Brent & All,
A big thanks to you, Brent.. you were a great help.
But yeah, the switch positions are essentially backwards from the
indications in the doc. I was able to sort that, but it's still kind of a
creepy feeling.. I sympathize for the (person like myself) 40 years ago
without any kind of experienced support & assistance on-tap. I've written
kit assembly & owners manuals for stuff that's more complex to build than
that board, and even I managed to get my ons and offs coherent and easily
understood!
I'm sure it's small potatoes for folks like yourself, but for me, this is a
big breakthrough.. some confirmatory evidence of my progress up the
learning curve. A couple more rounds like this, and I'll need some bigger
fish to fry.. then lookout, lol!
(Oh, and after reading about two dozen datasheets for 74XX I +do+ know how
TTL stuff is built, internally. Ain't nothing but xistors, diodes,
resistors and caps in there, for the most part. It could all be built from
basic discrete components - and more importantly, it once +was+. It's all
about the "I" in "IC", eh?)
On Tue, Sep 2, 2014 at 7:49 PM, Brent Hilpert <hilpert at cs.ubc.ca> wrote:
On 2014-Sep-02, at 3:12 PM, drlegendre . wrote:
So then, let's move on to the section on
configuring the switches on the
board. Frankly, it appears not only confusing and just plain wrong, it
also
appears to contradict itself. I think this is the
stuff that Brent was
mentioning earlier - if you set those switches the way the doc indicates,
the memory gets mapped to the top-end of the 64K range, as opposed to the
bottom end. That one I verified. Also, the switches on the board are in
reverse order vs. the switch tables drawn in the manual
It's confusing because:
- there's half-a-dozen levels of inversion going on in the circuitry,
- they installed some switches with the opposite open/closed orientation
to that of the design,
- and the off/on in the doc refers to the bit values, not the switch
positions.
I think the four address-group switch-sets for your board should be:
UUDD DUDD UDDD DDDD
U = up, towards top edge of board
D = down, towards edge connector
The other small switch-set WA/BO/BD looks opposite to the doc too.

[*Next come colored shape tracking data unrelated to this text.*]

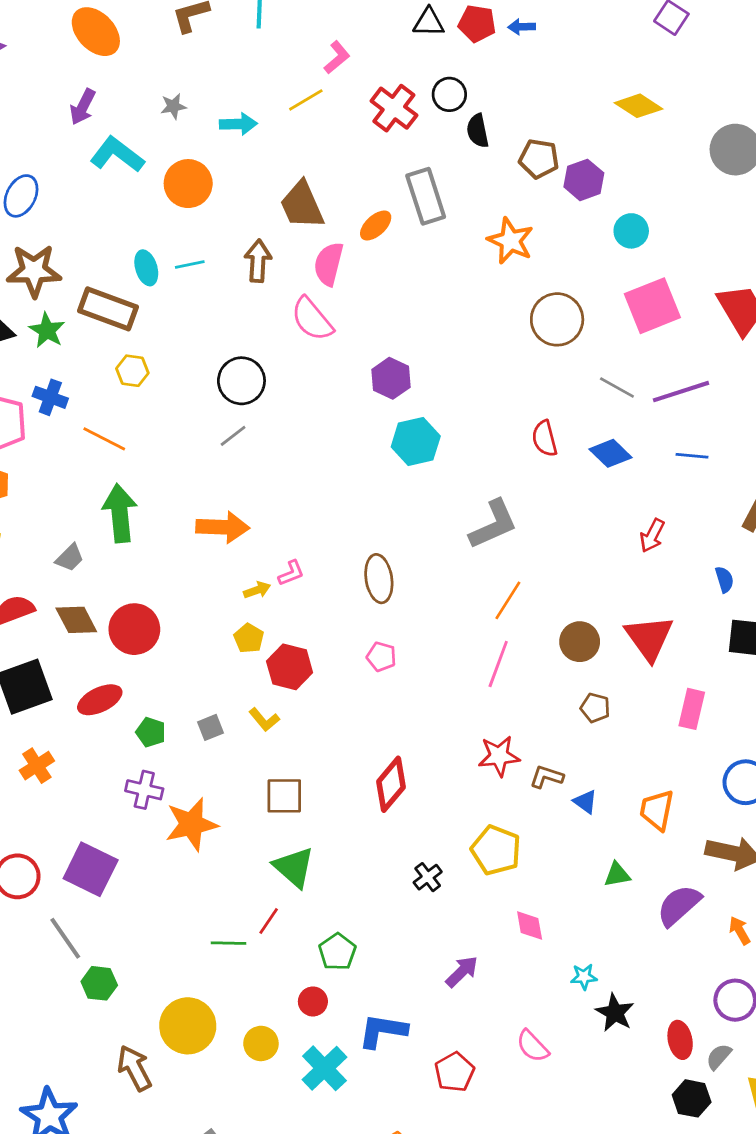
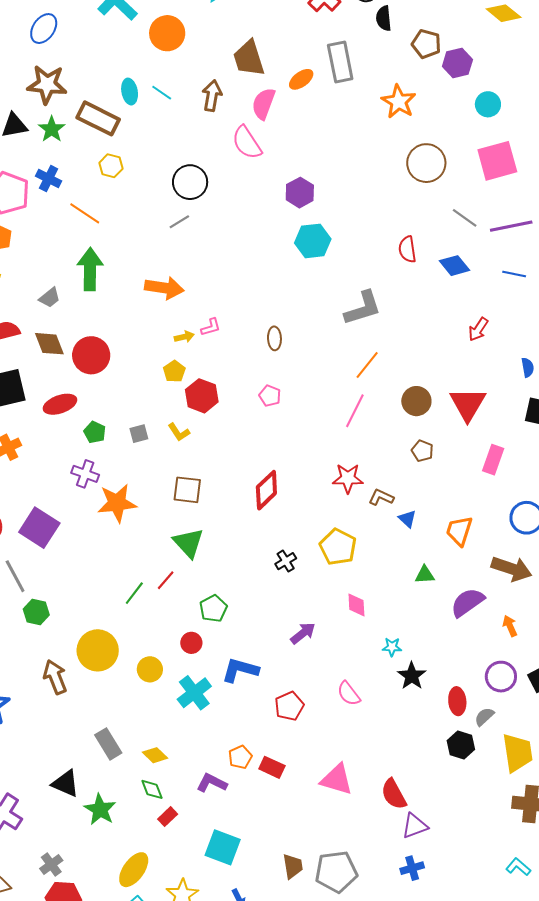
cyan line: (190, 264) -> (162, 93), turned 40
brown ellipse: (379, 579) -> (274, 338), size x0.7
green line: (229, 943) -> (134, 593), turned -60

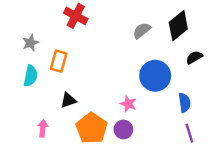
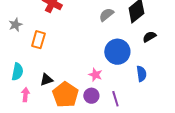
cyan semicircle: (31, 76) -> (17, 72), moved
black triangle: (68, 100) -> (46, 80), moved
purple line: (189, 133) -> (115, 99), moved

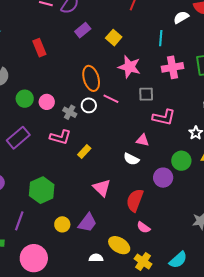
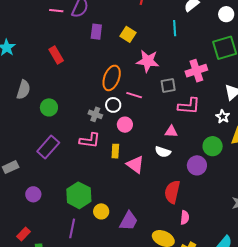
purple rectangle: (83, 30) -> (96, 32), turned -35
pink cross: (172, 67) -> (196, 71), moved
orange ellipse: (91, 78) -> (112, 78), turned 45
pink circle: (47, 102) -> (125, 125), moved
yellow rectangle: (84, 151) -> (115, 151), turned -32
pink triangle: (102, 188) -> (135, 165), moved
purple line: (19, 221) -> (72, 228), moved
yellow circle: (62, 224) -> (101, 211), moved
pink semicircle: (143, 227) -> (185, 217), turned -112

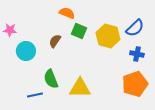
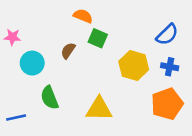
yellow hexagon: (108, 36) -> (134, 66), moved
green semicircle: (51, 79) -> (50, 98), moved
blue line: (35, 95) -> (16, 118), moved

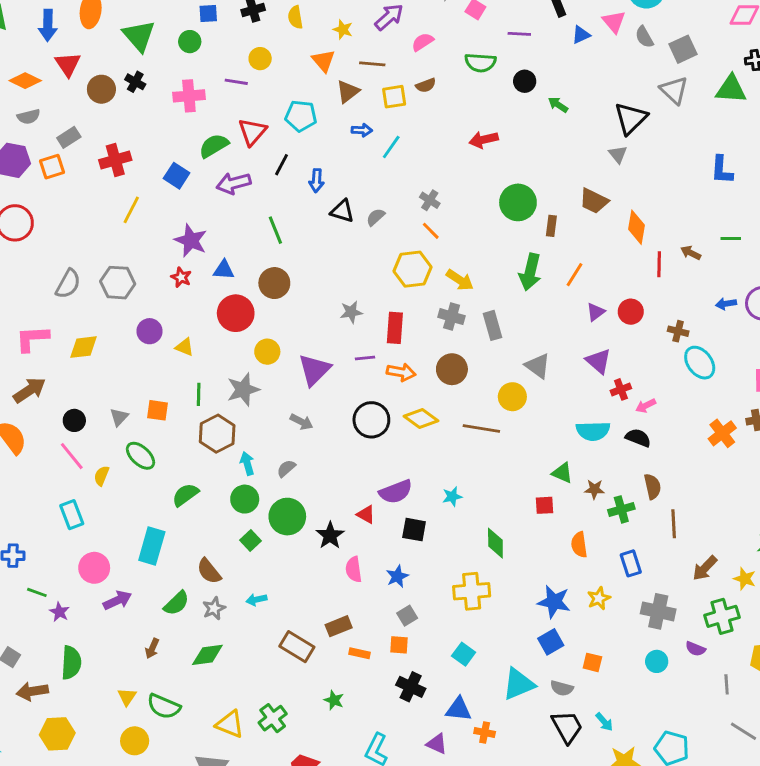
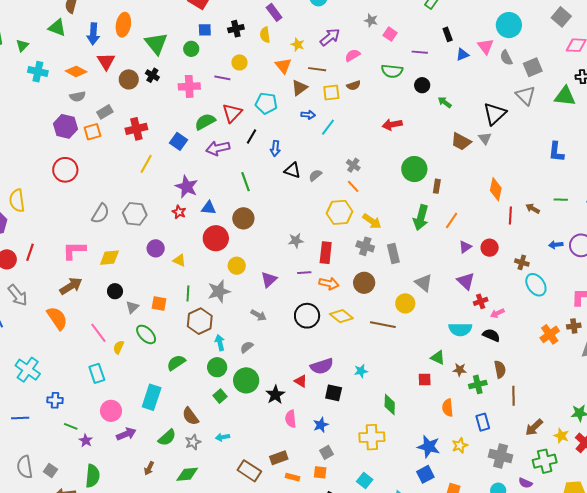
brown trapezoid: (594, 201) -> (461, 142), moved
purple triangle: (314, 370) -> (269, 280), size x0.7
black circle: (74, 420) -> (115, 291), moved

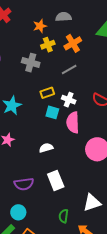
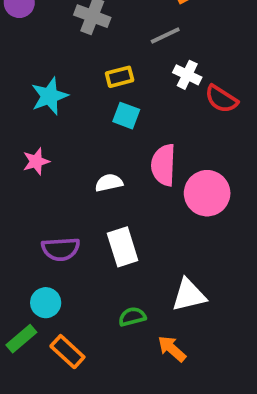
white cross: (69, 100) -> (187, 75), moved
pink semicircle: (73, 122) -> (163, 165), moved
green semicircle: (64, 216) -> (132, 317), turned 64

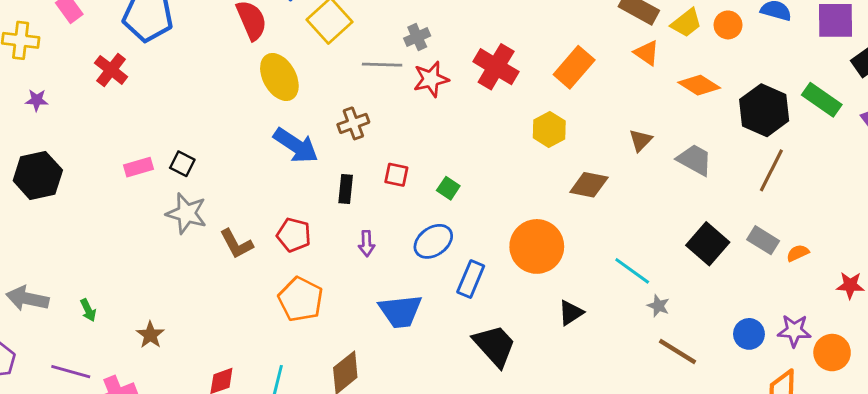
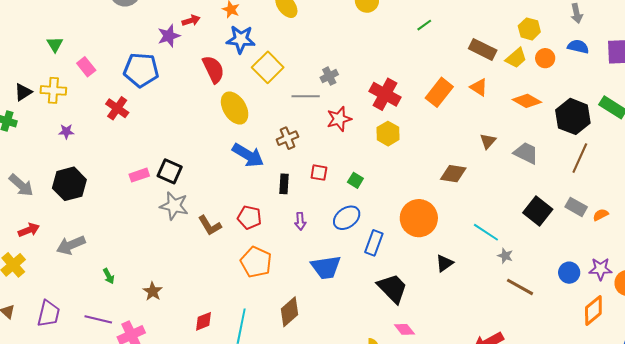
orange triangle: (647, 53) -> (479, 87), moved
red star: (431, 79) -> (339, 119), moved
yellow hexagon: (549, 129) -> (388, 134), moved
black square: (182, 164) -> (170, 171), size x1.4
gray arrow: (27, 299) -> (71, 245), moved, turned -32

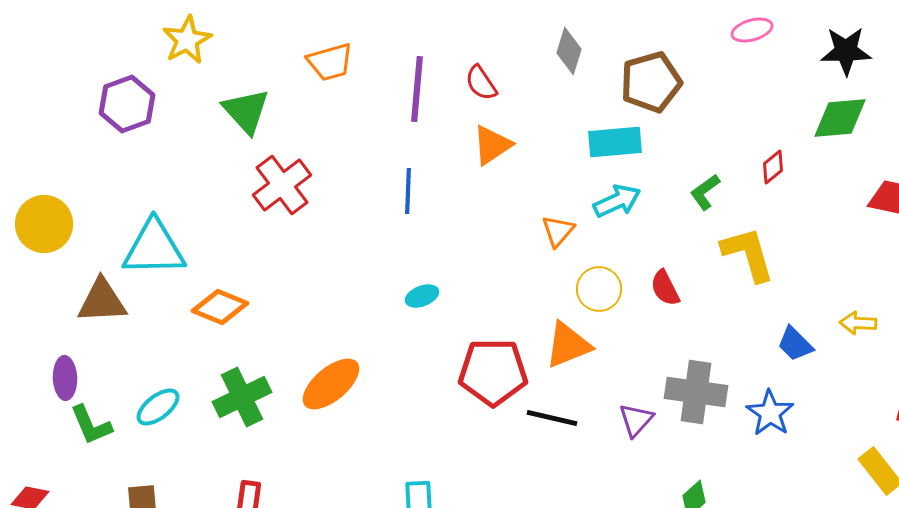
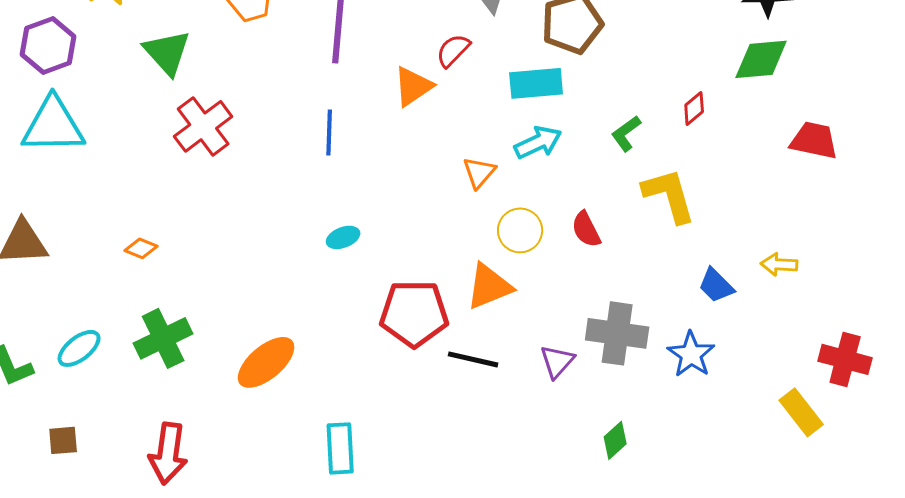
red semicircle: (481, 83) -> (453, 50), moved, turned 78
cyan triangle: (154, 248) -> (53, 125), moved
orange diamond: (220, 307) -> (141, 248), size x0.6
orange ellipse: (331, 384) -> (266, 362), moved

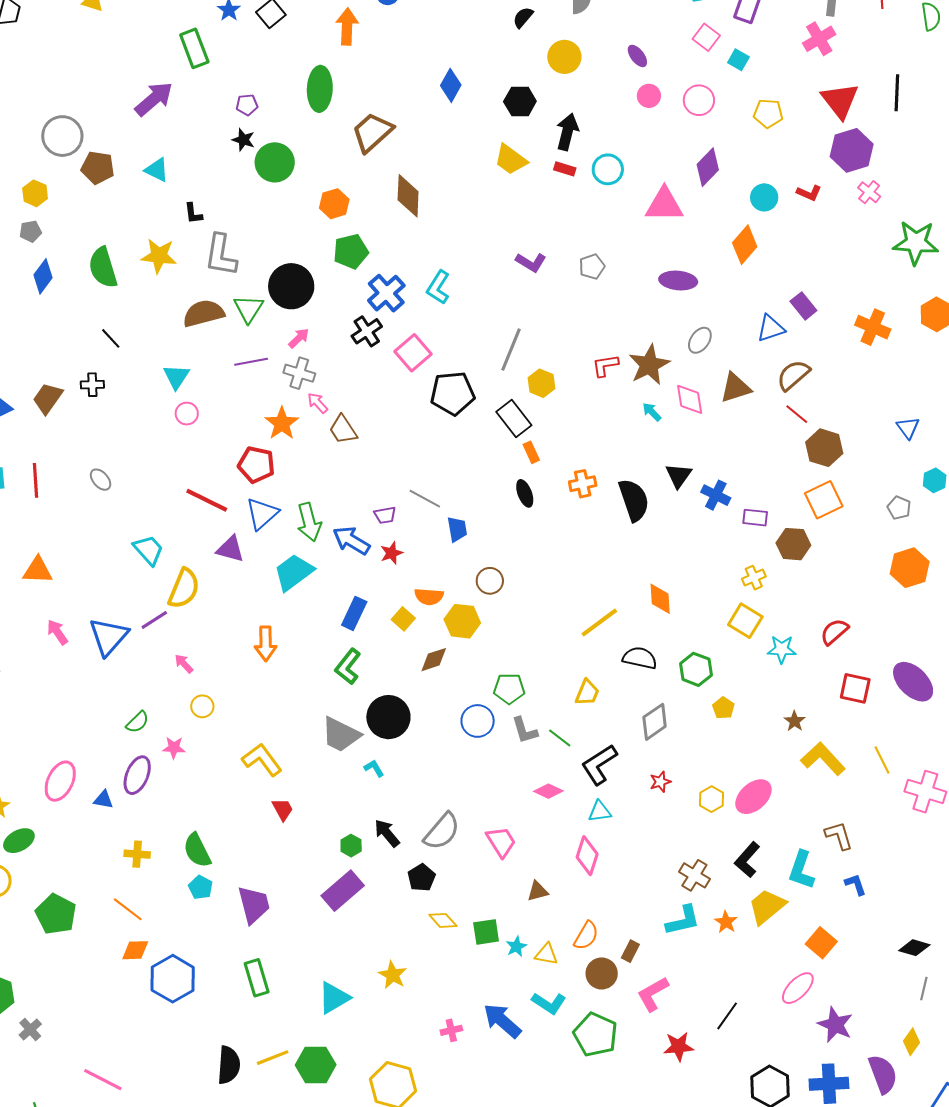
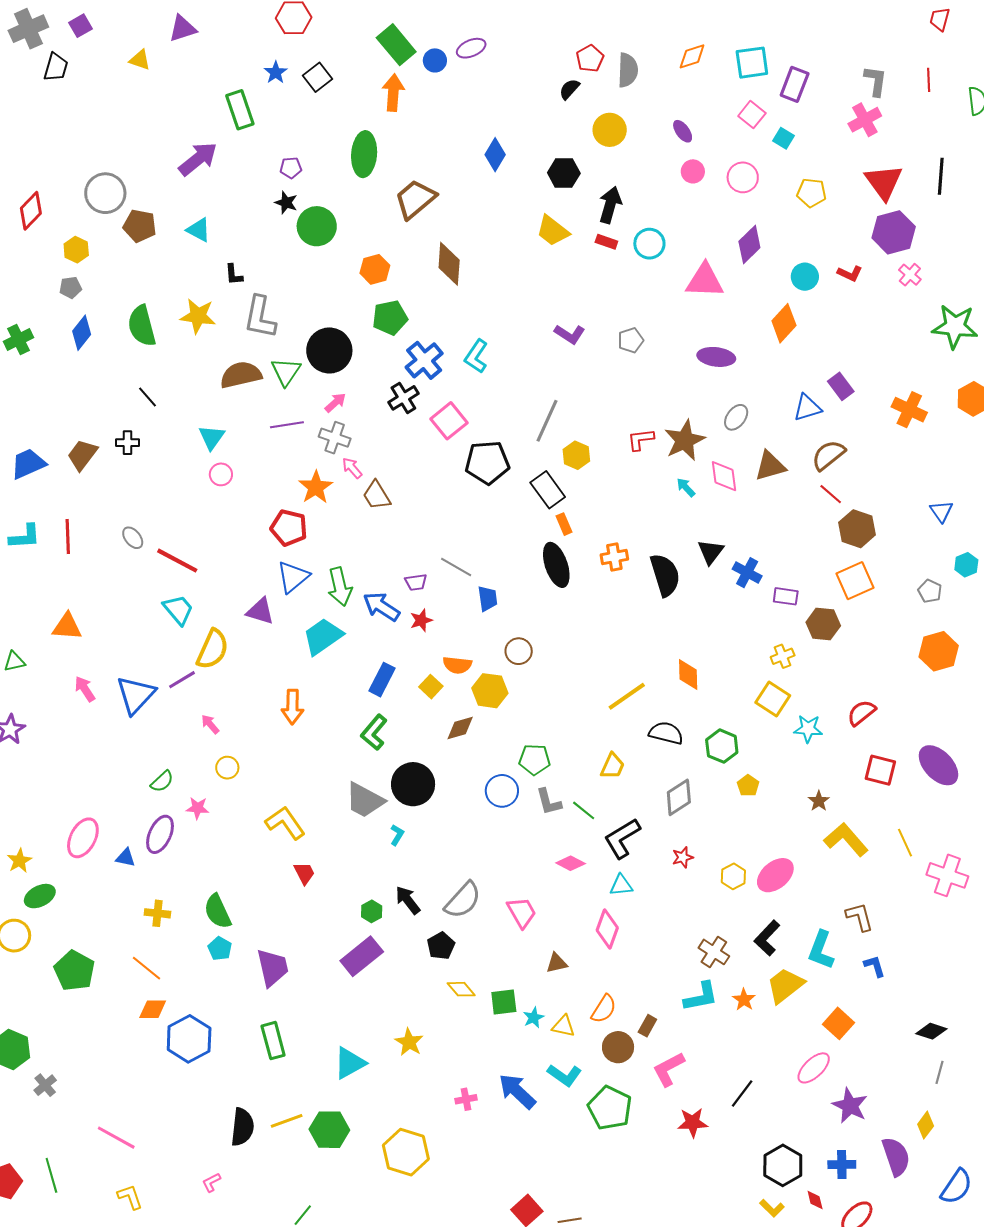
black ellipse: (525, 493) -> (556, 565), size x1.6
red line: (207, 500) -> (177, 561), moved
cyan L-shape: (374, 768) -> (397, 835), turned 60
blue cross: (829, 1084) -> (842, 1164), size x0.7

Then there's the strange statement..
"closed=0 open=1", bottom of p.1-5.
Now that defies every convention known to man.. 0=false=open=off /
1=true=closed=on in my world.
Sometimes the convention used in some field of study (boolean logic)
doesn't match up with a physical implementation (TTL electronics).
Closing the switch pulls the line low, to GND. This is standard with TTL
because TTL is in an implementation class of logic called current-sinking
logic (look up a resource that shows how TTL works electrically).
It's much more power-efficient to do it this way than the reverse. Also,
sometimes it's preferable to have one side of a switch at GND rather than
+V.
Whether that closed switch is going to match or complement the '1' in an
address bit depends on how many inversions occur in the address comparison
circuitry.
Anyways .. Yay! - a functioning Altair.